# Theoretical Computer Science Group

## Theory Seminar Schedule for Fall 2009

The weekly Theory seminar provides an opportunity to get exposed to cutting edge research in theoretical computer science, to learn to understand technical material from talks and to give technical presentations. Graduate students interested in doing research in algorithms, complexity theory, cryptography, quantum computing and related areas are strongly encouraged to attend.

Date Speaker Title
Aug 24, 2009 Orientation
Aug 31, 2009 Prasenjit Mitra Query Containment and Rewriting Using Views
Sep 14, 2009 Steve Simpson Algorithmic randomness and Kolmogorov complexity
Sep 21, 2009 Krzysztof Onak Sublinear Graph Approximation Algorithms
Sep 28, 2009 Youngtae Youn A Constructive Proof of Lovasz Local Lemma
Oct 5, 2009 Vinod Vaikuntanathan Leakage-resilient cryptography
Oct 12, 2009 Fang Song Homomorphic Encryption using Ideal Lattices
Oct 19, 2009 Abhradeep Guha Thakurta Privacy-preserving Frequent Itemset Mining
Oct 26, 2009 Madhav Jha Property Preserving Data Reconstruction: Monotonicity.
Nov 2, 2009 Swarat Chaudhuri Art of Invariant Generation (applied to Symbolic Bound Computation)
Nov 9, 2009 Ramamohan Paturi On the complexity of Circuit Satisfiability
Nov 16, 2009 Ge Ruan An O(log n) Approximation Ratio for the Asymmetric Traveling Salesman Path Problem(ATSPP).
Nov 23, 2009 Thanksgiving Break
Nov 30, 2009 T.K.Ramesh Extended Longest Path Problem: Color-coding and Divide-and-color.
Dec 07, 2009 S. Desmond Nathanson Algorithms for the Discrete Logarithm Problem

All talks will be at 3:30 pm on Mondays in IST 333 (unless they are part of the departmental colloquium).

If you would like to speak, please email us at: theory [at] cse [dot] psu [dot] edu.

If you want to receive announcements of upcoming talks, please join the theory mailing list .

Archives

### Query Containment and Rewriting Using Views (Prasenjit Mitra)

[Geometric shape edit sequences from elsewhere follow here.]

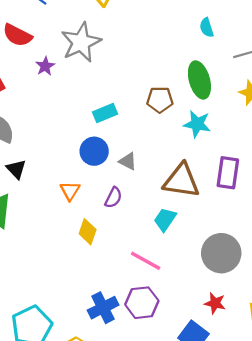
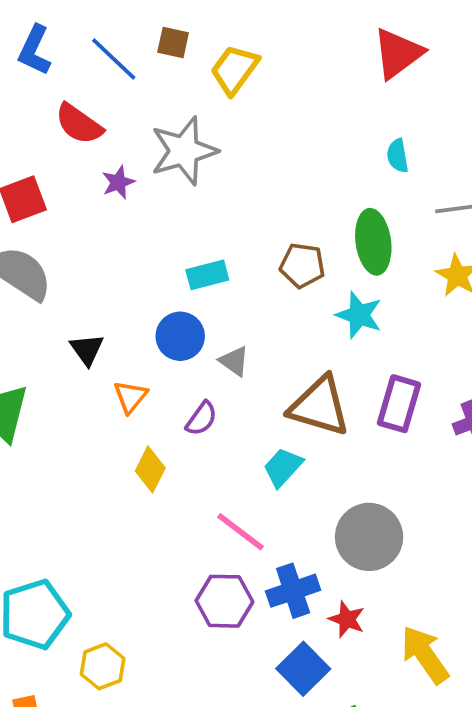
black triangle: (16, 169) -> (87, 350), moved
blue cross: (103, 308) -> (293, 591), moved

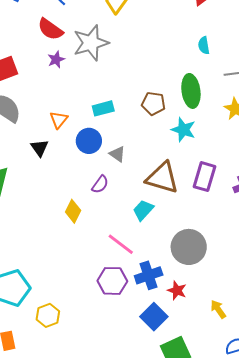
red semicircle: (79, 124) -> (50, 29), moved
orange triangle: (130, 397) -> (59, 120), moved
yellow arrow: (425, 655) -> (218, 309), size x0.6

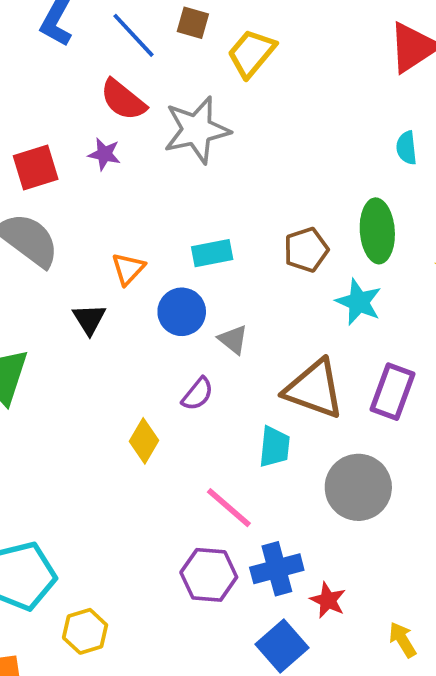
purple star: (56, 59) -> (104, 154), moved, turned 30
brown pentagon: (153, 103) -> (306, 250), turned -30
cyan trapezoid: (143, 210) -> (274, 447), turned 140
gray circle: (189, 247) -> (358, 487), moved

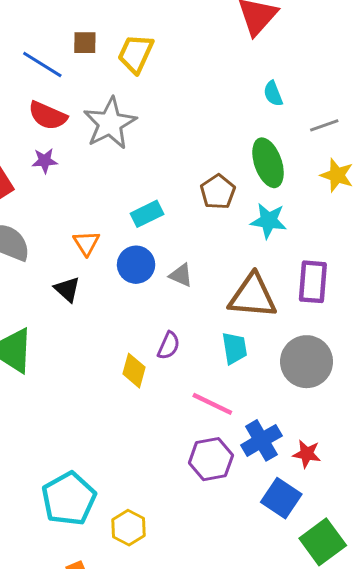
purple semicircle: (198, 394) -> (169, 346), moved

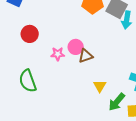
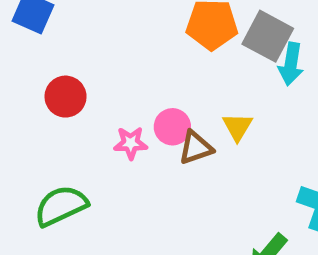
green semicircle: (28, 81) -> (61, 206), turned 85
yellow triangle: (100, 86) -> (237, 127), moved

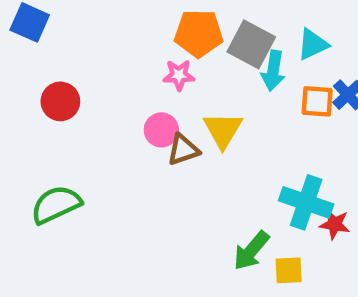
yellow triangle: (237, 127) -> (223, 130), size x1.4
pink star: (131, 143) -> (179, 75), moved

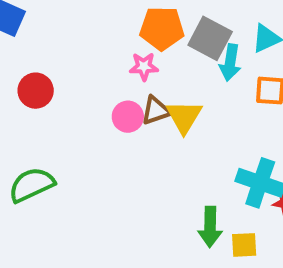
brown triangle: (183, 150) -> (156, 111), moved
green arrow: (251, 251) -> (210, 227), turned -39

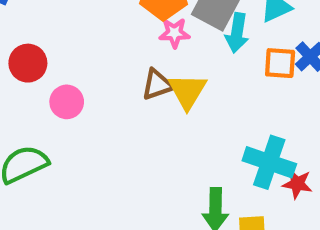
pink star: (144, 67) -> (174, 33), moved
pink circle: (128, 117) -> (67, 102), moved

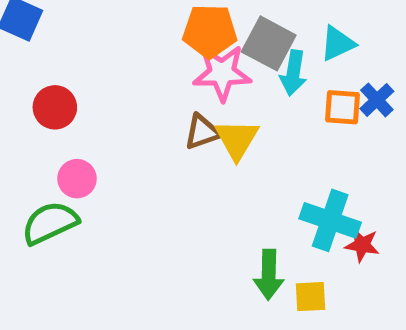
pink star: (174, 33) -> (222, 73), size x1.6
pink circle: (67, 102) -> (77, 179), moved

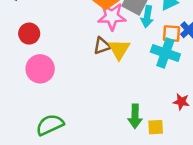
pink circle: (77, 179) -> (40, 69), size x1.5
cyan cross: (330, 220) -> (165, 53), moved
green semicircle: (50, 223) -> (50, 125), moved

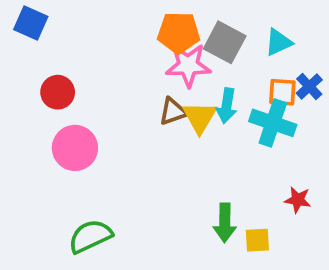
cyan arrow: (147, 17) -> (227, 106), moved

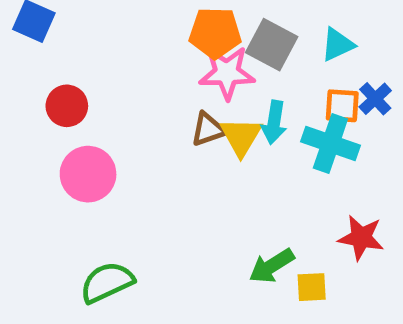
red star: (298, 200) -> (361, 238), size x1.4
green arrow: (225, 223) -> (272, 266), turned 57

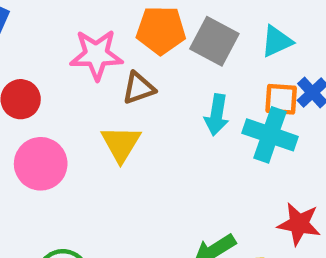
pink star: (227, 73) -> (96, 55), moved
brown triangle: (208, 129) -> (139, 88), moved
yellow triangle: (241, 136) -> (121, 144), moved

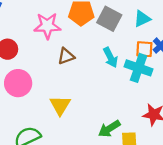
brown triangle: (139, 88) -> (66, 56), moved
cyan arrow: (217, 115) -> (110, 57), turned -36
yellow triangle: (121, 144) -> (60, 105), moved

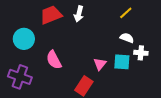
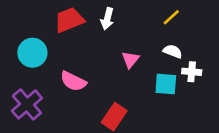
pink semicircle: (54, 60) -> (73, 81), turned -36
pink triangle: (100, 64) -> (130, 60), moved
purple cross: (20, 77) -> (27, 104), turned 30

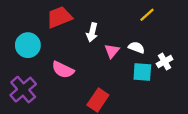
white arrow: (107, 19) -> (92, 32), moved
white semicircle: (173, 51) -> (136, 48), moved
white cross: (192, 72) -> (165, 62), turned -35

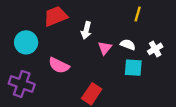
yellow line: (147, 15) -> (138, 14), turned -32
white cross: (165, 62) -> (155, 49), moved
purple cross: (23, 90) -> (22, 84), turned -30

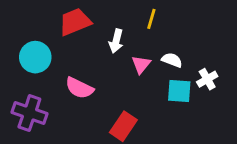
yellow line: (138, 14) -> (151, 19), moved
white cross: (155, 49) -> (207, 79), moved

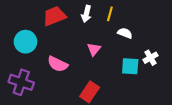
white arrow: (116, 41) -> (86, 14), moved
white semicircle: (172, 60) -> (125, 33), moved
pink triangle: (141, 64) -> (94, 49), moved

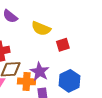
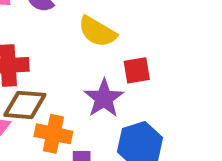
purple star: (40, 72) -> (104, 98), moved

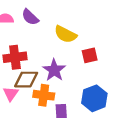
purple star: (104, 98) -> (54, 70), moved

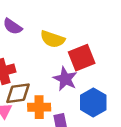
red square: (90, 55) -> (82, 58), size x1.5
purple star: (54, 70) -> (65, 79), moved

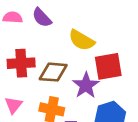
brown diamond: (18, 93) -> (53, 72), moved

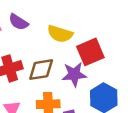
purple star: (86, 85) -> (74, 74), turned -30

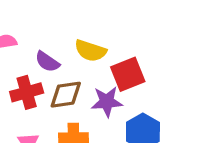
purple semicircle: (18, 22) -> (47, 62), moved

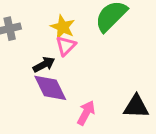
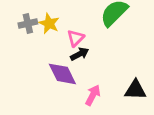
yellow star: (63, 27) -> (49, 23), moved
black arrow: (44, 64) -> (80, 54), moved

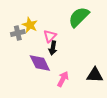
gray cross: (28, 23) -> (18, 33), moved
black arrow: (80, 54) -> (53, 48), turned 128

In order to improve the performance of a database or implement security policies, often, queries need to be rewritten in terms of previous queries. In this work, we assume the queries are expressed as conjunctive queries (queries posed as a conjunction of database relations) and conjunctive queries with arithmetic comparisons (of the form X \theta Y, where \theta is one of < or <= and X,Y are variables). Traditionally, the bucket algorithm has been used to rewrite queries using a set of existing queries. We show that the bucket algorithm is not complete and present the shared-variable bucket algorithm, which is sound and complete when the queries are conjunctive. The complexity of rewriting queries is closely dependent upon the complexity of checking for query containment, i.e., deciding whether the results produced by one query is contained in results produced another for any given database. When the queries contain arithmetic comparisons, the complexity of query containment is \Pi_2^P-complete. We identify special cases of arithmetic comparisons for which the problem is NP-complete and propose an algorithm for rewriting queries for this restricted class of arithmetic comparisons. We also outline an efficient, heuristic algorithm that can be used to minimize the size of the query rewritings.

### An introduction to Kolmogorov complexity (Steve Simpson)

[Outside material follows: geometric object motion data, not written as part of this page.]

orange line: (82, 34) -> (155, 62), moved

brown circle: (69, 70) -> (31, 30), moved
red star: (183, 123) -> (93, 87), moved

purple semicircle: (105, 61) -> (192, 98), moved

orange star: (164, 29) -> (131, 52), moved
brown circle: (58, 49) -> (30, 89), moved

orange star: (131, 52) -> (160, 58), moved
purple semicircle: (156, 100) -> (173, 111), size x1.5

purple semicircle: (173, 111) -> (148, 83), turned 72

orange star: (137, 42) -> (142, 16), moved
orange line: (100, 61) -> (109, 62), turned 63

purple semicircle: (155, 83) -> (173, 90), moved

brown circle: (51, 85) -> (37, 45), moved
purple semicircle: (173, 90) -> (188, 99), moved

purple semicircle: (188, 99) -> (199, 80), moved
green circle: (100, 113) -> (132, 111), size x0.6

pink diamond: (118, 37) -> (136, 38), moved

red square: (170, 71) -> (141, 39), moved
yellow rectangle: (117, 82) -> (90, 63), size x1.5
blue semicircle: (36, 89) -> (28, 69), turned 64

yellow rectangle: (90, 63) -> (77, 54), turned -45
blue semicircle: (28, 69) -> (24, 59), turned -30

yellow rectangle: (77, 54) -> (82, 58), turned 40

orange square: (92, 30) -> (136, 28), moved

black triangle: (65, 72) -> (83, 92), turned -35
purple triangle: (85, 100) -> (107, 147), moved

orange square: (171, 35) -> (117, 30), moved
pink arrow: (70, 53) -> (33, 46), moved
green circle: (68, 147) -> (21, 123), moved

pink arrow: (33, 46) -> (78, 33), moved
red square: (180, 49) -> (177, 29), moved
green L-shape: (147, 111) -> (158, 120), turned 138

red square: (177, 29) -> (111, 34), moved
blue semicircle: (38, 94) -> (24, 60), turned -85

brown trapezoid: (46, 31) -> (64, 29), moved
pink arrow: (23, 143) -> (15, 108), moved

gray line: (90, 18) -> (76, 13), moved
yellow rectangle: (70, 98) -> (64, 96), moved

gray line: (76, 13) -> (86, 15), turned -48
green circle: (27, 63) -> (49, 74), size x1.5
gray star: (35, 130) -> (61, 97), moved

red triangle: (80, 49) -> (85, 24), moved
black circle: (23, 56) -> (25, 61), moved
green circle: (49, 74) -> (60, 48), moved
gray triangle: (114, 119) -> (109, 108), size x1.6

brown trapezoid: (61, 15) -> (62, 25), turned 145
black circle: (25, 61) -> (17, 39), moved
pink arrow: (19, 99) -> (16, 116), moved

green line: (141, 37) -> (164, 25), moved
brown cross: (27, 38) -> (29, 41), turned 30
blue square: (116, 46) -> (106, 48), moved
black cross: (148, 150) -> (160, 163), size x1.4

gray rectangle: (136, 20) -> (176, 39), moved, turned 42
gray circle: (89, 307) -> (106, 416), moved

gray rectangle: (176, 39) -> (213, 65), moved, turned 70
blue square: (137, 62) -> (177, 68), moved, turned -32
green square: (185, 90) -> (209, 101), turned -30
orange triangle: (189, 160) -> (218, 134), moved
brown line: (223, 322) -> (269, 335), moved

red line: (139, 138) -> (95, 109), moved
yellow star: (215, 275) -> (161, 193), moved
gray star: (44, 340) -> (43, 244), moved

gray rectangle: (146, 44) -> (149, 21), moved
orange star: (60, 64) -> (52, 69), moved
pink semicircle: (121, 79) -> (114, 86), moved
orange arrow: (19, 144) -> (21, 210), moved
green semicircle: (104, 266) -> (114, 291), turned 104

Let A be a finite mathematical object. For instance, A could be an integer, or a finite sequence of 0's and 1's, or a finite graph, or a finite group. Associated with A is a positive integer K(A), the Kolmogorov complexity of A, which measures the "amount of information" in A, or the minimum length of a "description" of A. More precisely, the Kolmogorov complexity of A is the minimum length of a computer program P which describes A in the sense that, if we run P with no inputs, then P eventually outputs A and halts. In this talk we define Kolmogorov complexity and prove some of its basic properties. We also survey some connections between Kolmogorov complexity and various mathematical topics. Among these topics are algorithmic randomness, Hausdorff dimension, diagonal noncomputability, degrees of unsolvability, tilings of the plane, and 2-dimensional symbolic dynamics.

### Sublinear Graph Approximation Algorithms (Krzysztof Onak)

Can the size of a solution to a graph problem be computed faster than the solution itself? I will show that the answer to this question is positive in many cases. For instance, I will present the first approximation algorithm that for the family of graphs with degree bounded by d, computes the maximum matching size to within epsilon * n in time that only depends on d and epsilon.

I will give an overview of all known results, and I will discuss applications to property testing and local distributed algorithms. A byproduct of our techniques is a simple proof for the theorem of Benjamini, Schramm, and Shapira (STOC 2008) that every minor-closed property of bounded-degree graphs is testable in constant time.

Joint work with Noga Alon, Avinatan Hassidim, Jonathan A. Kelner, and Huy N. Nguyen.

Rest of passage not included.